The above graph shows the attenuation coefficients of G.652.
Application of G652D fibers
The advantages of optical fiber technology have offered many applications for G652D fibers.
ITU-T G652D single-mode fibers are primarily used in networking and communication. You can use the G652D fibers for both short- and long-range networking applications. For example, you can use these fibers for LAN, MAN, and access networks.
These G652D fibers have eliminated the water peak for the complete spectrum. Hence, you can use both 1310 nm and 1550 nm. Therefore, you can use these fibers for Coarse Wavelength Division Multiplexing (CWDM) transmissions.
G652D is compatible with both OS1 and OS2 constructions. So you can use these fibers for both indoors and outdoor optical cable networks.
You can also use G652D in the field of micro-optics that deal with the manufacturing and application of small optical components.
- What is the difference between G652 and G657?
- What is low water peak fiber?
- Why are ITU G652 conventional type fibers not used for 1550 nm?
- What is the difference between OS1 and OS2 fiber?
Both G652 and G657 fibers are popular choices for fiber-optic networks. However, G652 provides low attenuation for longer ranges (over 100 km). In addition, it is bend-sensitive: its bend radius can not be less than 25 mm for optimum performance. In contrast, G657 single-mode fiber optic cables are bend-intensitive. Their bend radius ranges 5-10 mm, depending on the subcategory. This low bend radius makes it ideal for short-range and high dense installation with reduced cost. G652 is suitable for LANs and MANs, while G657 fibers are best for Fiber-to-the-home (FTTH) networks.
During manufacturing, water molecules can enter the optical fiber. The regions where these water molecules exist are called water peak areas. These areas have -OH ions and they cause attenuation by absorbing the signals. Hence, you need to minimise water peak areas to reduce attenuation due to absorption by -OH ions. A low water peak fiber has a reduced water peak area. Therefore, these fibers have a lower loss due to attenuation than that inherent in Silica. For example, fiber optic cable G652D is a low-water-peak fiber.
The conventional ITU G652 fibers are single-mode fibers excellent for 1310 nm. You can also use them in 1550 nm. However, chromatic dispersion is very high when using these fibers in the 1550 nm region. This dispersion limits how much information the fiber network cable can carry at high bit rates. And the shift to 1550 nm specifically happened to fulfill the high bandwidth needs by using high bit rates. Therefore, ITU G652 conventional types of optic fiber cables are not suitable for 1550 nm.
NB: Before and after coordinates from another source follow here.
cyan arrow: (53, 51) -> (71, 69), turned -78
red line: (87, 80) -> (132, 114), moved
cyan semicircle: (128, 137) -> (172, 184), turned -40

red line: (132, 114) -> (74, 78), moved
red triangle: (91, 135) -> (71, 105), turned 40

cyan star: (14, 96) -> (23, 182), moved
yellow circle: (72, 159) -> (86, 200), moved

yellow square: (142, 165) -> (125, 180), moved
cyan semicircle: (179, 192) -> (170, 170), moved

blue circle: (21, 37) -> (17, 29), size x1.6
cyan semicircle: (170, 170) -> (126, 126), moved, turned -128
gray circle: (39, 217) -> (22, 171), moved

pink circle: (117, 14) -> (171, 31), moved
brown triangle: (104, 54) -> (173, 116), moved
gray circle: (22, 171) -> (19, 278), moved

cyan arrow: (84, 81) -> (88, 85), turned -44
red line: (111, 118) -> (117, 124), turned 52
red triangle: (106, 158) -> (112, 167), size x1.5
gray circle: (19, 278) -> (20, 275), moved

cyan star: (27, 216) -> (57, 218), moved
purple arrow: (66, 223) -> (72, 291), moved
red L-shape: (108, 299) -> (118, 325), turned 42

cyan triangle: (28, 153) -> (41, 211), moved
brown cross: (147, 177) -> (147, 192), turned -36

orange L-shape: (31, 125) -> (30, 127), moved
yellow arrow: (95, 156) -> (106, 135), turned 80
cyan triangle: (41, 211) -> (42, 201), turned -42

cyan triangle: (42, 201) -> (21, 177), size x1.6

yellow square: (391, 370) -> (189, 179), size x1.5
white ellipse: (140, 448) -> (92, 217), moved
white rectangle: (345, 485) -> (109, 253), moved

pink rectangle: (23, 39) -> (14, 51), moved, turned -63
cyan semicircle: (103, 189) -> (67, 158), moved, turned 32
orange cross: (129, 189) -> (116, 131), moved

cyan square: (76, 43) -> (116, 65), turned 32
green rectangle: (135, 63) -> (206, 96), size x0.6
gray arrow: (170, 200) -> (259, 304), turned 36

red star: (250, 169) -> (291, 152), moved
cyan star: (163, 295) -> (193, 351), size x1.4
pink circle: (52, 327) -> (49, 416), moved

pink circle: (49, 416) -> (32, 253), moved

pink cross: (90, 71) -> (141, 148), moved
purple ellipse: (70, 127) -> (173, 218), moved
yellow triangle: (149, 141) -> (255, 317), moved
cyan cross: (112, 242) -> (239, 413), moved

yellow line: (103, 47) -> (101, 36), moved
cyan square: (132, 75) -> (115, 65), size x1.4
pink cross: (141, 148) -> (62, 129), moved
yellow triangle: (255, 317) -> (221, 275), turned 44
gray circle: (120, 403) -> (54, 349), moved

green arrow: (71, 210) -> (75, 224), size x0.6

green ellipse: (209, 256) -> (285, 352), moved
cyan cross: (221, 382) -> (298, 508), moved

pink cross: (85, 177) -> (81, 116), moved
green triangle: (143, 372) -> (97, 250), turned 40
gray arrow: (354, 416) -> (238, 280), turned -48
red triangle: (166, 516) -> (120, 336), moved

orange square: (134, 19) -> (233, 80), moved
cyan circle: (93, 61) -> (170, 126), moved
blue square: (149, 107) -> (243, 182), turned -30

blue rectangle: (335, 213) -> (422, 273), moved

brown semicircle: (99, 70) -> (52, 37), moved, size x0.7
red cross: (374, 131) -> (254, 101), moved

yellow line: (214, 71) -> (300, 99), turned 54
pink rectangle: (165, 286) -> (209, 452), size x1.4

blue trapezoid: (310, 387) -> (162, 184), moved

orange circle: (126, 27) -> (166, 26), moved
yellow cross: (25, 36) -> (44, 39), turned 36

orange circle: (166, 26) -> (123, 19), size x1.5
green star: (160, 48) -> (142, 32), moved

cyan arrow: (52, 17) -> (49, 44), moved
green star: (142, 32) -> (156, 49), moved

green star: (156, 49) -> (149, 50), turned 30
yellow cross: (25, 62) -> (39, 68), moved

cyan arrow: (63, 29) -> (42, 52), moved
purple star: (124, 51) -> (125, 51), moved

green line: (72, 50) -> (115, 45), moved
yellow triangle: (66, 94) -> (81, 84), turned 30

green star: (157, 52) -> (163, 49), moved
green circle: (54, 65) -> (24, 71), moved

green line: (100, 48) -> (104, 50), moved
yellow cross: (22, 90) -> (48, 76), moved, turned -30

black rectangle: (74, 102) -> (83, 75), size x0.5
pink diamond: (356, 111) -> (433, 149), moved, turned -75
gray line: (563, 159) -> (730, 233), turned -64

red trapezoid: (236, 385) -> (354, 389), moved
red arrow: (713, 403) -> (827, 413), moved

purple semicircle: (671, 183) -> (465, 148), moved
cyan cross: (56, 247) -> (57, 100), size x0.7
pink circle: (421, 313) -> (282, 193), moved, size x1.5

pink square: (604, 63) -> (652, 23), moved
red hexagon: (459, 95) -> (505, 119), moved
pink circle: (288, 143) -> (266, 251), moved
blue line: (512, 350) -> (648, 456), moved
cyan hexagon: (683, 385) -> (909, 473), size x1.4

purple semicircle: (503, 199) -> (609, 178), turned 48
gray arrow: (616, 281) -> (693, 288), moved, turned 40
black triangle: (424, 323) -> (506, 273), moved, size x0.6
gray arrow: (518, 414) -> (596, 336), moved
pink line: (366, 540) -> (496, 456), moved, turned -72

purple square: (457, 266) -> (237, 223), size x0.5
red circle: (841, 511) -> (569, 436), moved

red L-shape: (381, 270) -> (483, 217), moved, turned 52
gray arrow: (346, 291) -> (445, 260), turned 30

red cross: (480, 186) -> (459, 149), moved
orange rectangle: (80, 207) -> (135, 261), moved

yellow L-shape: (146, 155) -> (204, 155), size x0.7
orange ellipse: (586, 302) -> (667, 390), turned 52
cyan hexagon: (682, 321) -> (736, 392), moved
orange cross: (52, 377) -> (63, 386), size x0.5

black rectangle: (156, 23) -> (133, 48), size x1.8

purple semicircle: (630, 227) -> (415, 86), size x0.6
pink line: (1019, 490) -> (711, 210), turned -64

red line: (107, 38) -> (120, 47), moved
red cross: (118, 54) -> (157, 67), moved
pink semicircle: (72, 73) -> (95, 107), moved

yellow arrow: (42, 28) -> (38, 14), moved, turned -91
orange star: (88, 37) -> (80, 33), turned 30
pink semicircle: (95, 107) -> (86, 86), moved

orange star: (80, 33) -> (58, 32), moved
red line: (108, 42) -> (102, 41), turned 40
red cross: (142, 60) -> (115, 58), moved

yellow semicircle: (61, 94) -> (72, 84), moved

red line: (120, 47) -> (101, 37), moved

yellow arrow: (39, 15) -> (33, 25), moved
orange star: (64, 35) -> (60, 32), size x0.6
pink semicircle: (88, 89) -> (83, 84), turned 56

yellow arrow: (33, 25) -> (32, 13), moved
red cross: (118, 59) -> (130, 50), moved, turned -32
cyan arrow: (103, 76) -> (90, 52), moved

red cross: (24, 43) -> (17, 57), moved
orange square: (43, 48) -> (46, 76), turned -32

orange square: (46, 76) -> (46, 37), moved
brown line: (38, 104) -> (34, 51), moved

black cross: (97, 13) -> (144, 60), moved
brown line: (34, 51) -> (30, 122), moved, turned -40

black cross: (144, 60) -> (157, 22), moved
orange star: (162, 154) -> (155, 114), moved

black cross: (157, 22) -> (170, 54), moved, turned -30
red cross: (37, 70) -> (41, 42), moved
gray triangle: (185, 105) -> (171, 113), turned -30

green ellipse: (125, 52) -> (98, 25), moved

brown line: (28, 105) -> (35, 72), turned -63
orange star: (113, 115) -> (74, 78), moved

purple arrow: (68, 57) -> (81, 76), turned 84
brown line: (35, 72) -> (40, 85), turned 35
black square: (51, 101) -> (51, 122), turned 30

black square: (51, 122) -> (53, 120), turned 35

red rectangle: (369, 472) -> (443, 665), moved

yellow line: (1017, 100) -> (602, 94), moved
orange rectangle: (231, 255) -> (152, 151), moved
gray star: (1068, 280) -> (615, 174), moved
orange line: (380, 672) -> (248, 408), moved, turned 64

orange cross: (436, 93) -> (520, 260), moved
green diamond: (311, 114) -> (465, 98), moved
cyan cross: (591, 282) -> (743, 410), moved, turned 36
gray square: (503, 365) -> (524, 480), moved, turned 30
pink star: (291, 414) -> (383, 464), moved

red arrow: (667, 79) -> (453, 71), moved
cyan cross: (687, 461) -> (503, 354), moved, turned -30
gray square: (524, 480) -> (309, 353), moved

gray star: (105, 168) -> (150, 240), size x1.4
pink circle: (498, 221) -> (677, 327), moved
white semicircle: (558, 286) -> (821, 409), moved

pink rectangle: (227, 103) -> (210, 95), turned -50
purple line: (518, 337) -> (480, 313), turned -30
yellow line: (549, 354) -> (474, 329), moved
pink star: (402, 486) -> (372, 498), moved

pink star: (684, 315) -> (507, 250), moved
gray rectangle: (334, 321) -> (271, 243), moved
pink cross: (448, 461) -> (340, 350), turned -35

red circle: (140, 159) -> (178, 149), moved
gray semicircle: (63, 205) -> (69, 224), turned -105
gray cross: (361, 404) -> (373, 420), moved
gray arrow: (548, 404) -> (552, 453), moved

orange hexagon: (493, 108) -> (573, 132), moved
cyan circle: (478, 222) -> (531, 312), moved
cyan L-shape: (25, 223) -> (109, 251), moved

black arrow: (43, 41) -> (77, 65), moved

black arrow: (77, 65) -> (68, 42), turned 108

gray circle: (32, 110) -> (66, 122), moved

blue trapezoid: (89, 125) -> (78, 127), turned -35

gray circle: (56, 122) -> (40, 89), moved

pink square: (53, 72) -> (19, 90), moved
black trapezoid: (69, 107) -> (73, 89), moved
OS1 and OS2 fiber optic cable types primarily differ in their construction. OS1 is tight-buffered, meaning manufactured into a solid medium; an OS2 fiber is not. OS2 uses a loose-tube structure. OS1 optical fibers are best for ranges under 2000m for in-premise networks. For large transmission distances, OS1 fiber optic cables are best. You can use them for capacities up to 10 kms. OS1 fiber cables are compatible with all G652 optical fiber subcategories, but OS2 optic cables are only compliant with G652D and G652C. Finally, OS2 is an outdoor cable, and OS1 is an indoor cable.